The production of a mine is decreasing exponentially,and in the past $5$ years there has been a decline of $18\%$.If production declines by $90\%$,the mine will close.
The equation of production $P$ after $t$ years is given by $P=500+6500e^{-kt}$. Find
(a) the percentage of production decline after $10$ years.
(b) how long it will take for the mine to close.
I am stuck on this exponential decay question.
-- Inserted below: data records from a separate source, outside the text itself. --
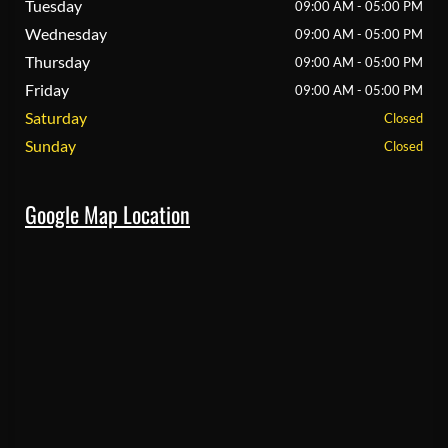
Tuesday
09:00 AM - 05:00 PM
Wednesday
09:00 AM - 05:00 PM
Thursday
09:00 AM - 05:00 PM
Friday
09:00 AM - 05:00 PM
Saturday
Closed
Sunday
Closed
Google Map Location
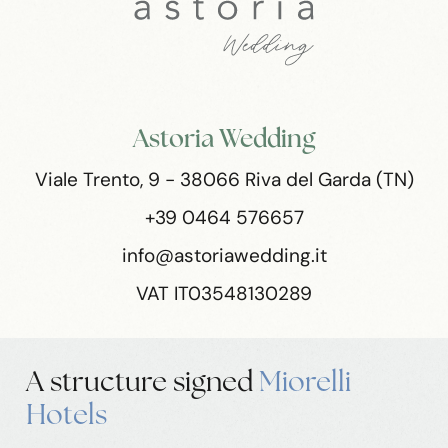
Astoria Wedding
Viale Trento, 9 - 38066 Riva del Garda (TN)
+39 0464 576657
info@astoriawedding.it
VAT IT03548130289
A structure
signed
Miorelli
Hotels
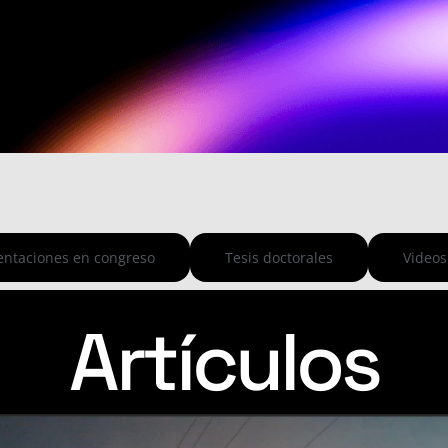
entaciones en congreso
Tesis doctorales
Videos
Artículos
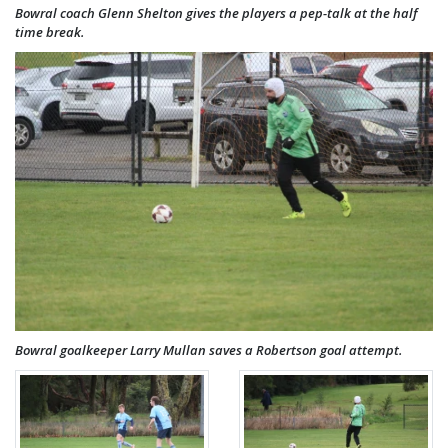
Bowral coach Glenn Shelton gives the players a pep-talk at the half
time break.
Bowral goalkeeper Larry Mullan saves a Robertson goal attempt.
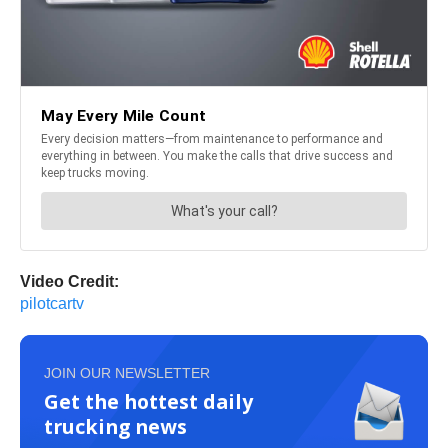
Video Credit:
pilotcartv
JOIN OUR NEWSLETTER
Get the hottest daily
trucking news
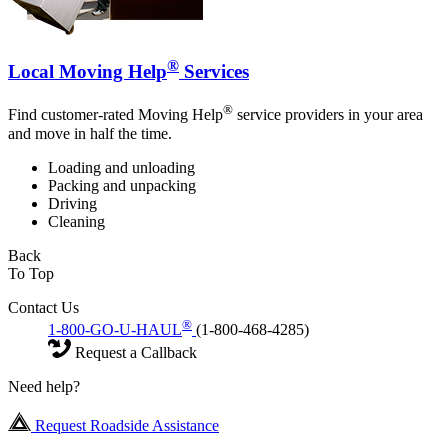
®
Local Moving Help
Services
®
Find customer-rated Moving Help
service providers in your area
and move in half the time.
Loading and unloading
Packing and unpacking
Driving
Cleaning
Back
To Top
Contact Us
®
1-800-GO-U-HAUL
(1-800-468-4285)
Request a Callback
Need help?
Request Roadside Assistance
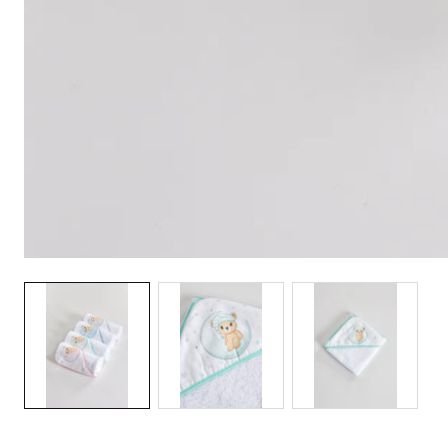
Media
gallery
I'v tried to find what $k$ is and substitute this value in to the formula with $t= 10$ years to find $P$ with no success.
I keep getting a negative answer.
I need some help with the working.
It is given that
$\displaystyle P(t) =500+6500e^{-kt}$
Initially when $t = 0$, we have $\displaystyle P(0) = 500 + 6500 = 7000$
After $5$ years, $\displaystyle P(5) = 500+6500e^{-5k} = (1-0.18)*P(0) = 0.82*7000 = 5740$
or, $\displaystyle 6500e^{-5k} = 5740 -500 = 5240$
or, $\displaystyle e^{-5k} = 5740 -500 = \frac{5240}{6500}$
or, $\displaystyle k = \frac{\ln \left(\frac{5240}{6500} \right)}{-5} = 0.04309613571372812633 \approx 0.0431$
(a) After $10$ years
$\displaystyle P(10) = 500+6500e^{-10k} = 4724.2462$
Percentage decline
$\displaystyle \frac{100*(7000 - 4724.2462)}{7000} = 32.5108$
(b) We need to solve the following equation for $t$
$\displaystyle P(t) = 500+6500e^{-0.0431t} = 0.10*7000$
Solving,
$t = 80.7785$
Please check the calculations. Also let me know if you could follow all the steps.